University of Kentucky, Lexington, Kentucky, United States of America.
Qingdao University, Qingdao, Shandong, China.
PLoS One. 2021 Sep 7;16(9):e0256648. doi: 10.1371/journal.pone.0256648. eCollection 2021.
Alzheimer's disease (AD) is a complex neurodegenerative disorder that affects thinking, memory, and behavior. Limbic-predominant age-related TDP-43 encephalopathy (LATE) is a recently identified common neurodegenerative disease that mimics the clinical symptoms of AD. The development of drugs to prevent or treat these neurodegenerative diseases has been slow, partly because the genes associated with these diseases are incompletely understood.
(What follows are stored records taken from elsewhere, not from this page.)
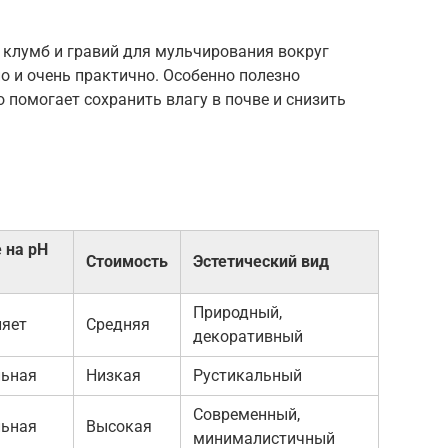
 клумб и гравий для мульчирования вокруг
но и очень практично. Особенно полезно
 помогает сохранить влагу в почве и снизить
 на pH
Стоимость
Эстетический вид
Природный,
ляет
Средняя
декоративный
льная
Низкая
Рустикальный
Современный,
льная
Высокая
минималистичный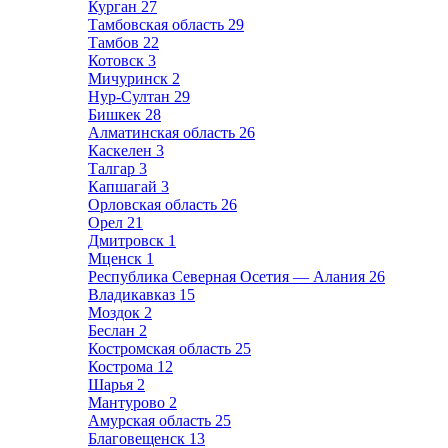
Курган
27
Тамбовская область
29
Тамбов
22
Котовск
3
Мичуринск
2
Нур-Султан
29
Бишкек
28
Алматинская область
26
Каскелен
3
Талгар
3
Капшагай
3
Орловская область
26
Орел
21
Дмитровск
1
Мценск
1
Республика Северная Осетия — Алания
26
Владикавказ
15
Моздок
2
Беслан
2
Костромская область
25
Кострома
12
Шарья
2
Мантурово
2
Амурская область
25
Благовещенск
13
A notable hindrance from data analysis perspective is that, usually, the clinical samples for patients and controls are highly imbalanced, thus rendering it challenging to apply most existing machine learning algorithms to directly analyze such datasets. Meeting this data analysis challenge is critical, as more specific disease-associated gene identification may enable new insights into underlying disease-driving mechanisms and help find biomarkers and, in turn, improve prospects for effective treatment strategies. In order to detect disease-associated genes based on imbalanced transcriptome-wide data, we proposed an integrated multiple random forests (IMRF) algorithm. IMRF is effective in differentiating putative genes associated with subjects having LATE and/or AD from controls based on transcriptome-wide data, thereby enabling effective discrimination between these samples. Various forms of validations, such as cross-domain verification of our method over other datasets, improved and competitive classification performance by using identified genes, effectiveness of testing data with a classifier that is completely independent from decision trees and random forests, and relationships with prior AD and LATE studies on the genes linked to neurodegeneration, all testify to the effectiveness of IMRF in identifying genes with altered expression in LATE and/or AD. We conclude that IMRF, as an effective feature selection algorithm for imbalanced data, is promising to facilitate the development of new gene biomarkers as well as targets for effective strategies of disease prevention and treatment.
阿尔茨海默病(AD)是一种复杂的神经退行性疾病,影响思维、记忆和行为。以边缘系统为主的与年龄相关的 TDP-43 脑病(LATE)是一种最近发现的常见神经退行性疾病,其临床症状类似于 AD。开发预防或治疗这些神经退行性疾病的药物进展缓慢,部分原因是与这些疾病相关的基因尚未完全了解。从数据分析的角度来看,一个显著的障碍是,通常情况下,患者和对照组的临床样本高度不平衡,因此,大多数现有的机器学习算法难以直接分析此类数据集。应对这一数据分析挑战至关重要,因为更具体的疾病相关基因的鉴定可能为潜在疾病驱动机制提供新的见解,并有助于寻找生物标志物,进而提高有效治疗策略的前景。为了基于不平衡的转录组范围数据检测疾病相关基因,我们提出了一种集成多个随机森林(IMRF)算法。IMRF 基于转录组范围的数据,在区分具有 LATE 和/或 AD 的受试者与对照的假定基因方面非常有效,从而能够有效区分这些样本。各种形式的验证,例如在其他数据集上对我们方法的跨域验证、使用鉴定的基因提高和竞争分类性能、使用完全独立于决策树和随机森林的分类器测试数据的有效性,以及与先前 AD 和 LATE 研究的关系,都证明了 IMRF 在识别 LATE 和/或 AD 中表达改变的基因方面的有效性。我们得出结论,IMRF 作为一种有效的不平衡数据特征选择算法,有望促进新的基因生物标志物的开发以及有效预防和治疗疾病策略的靶点。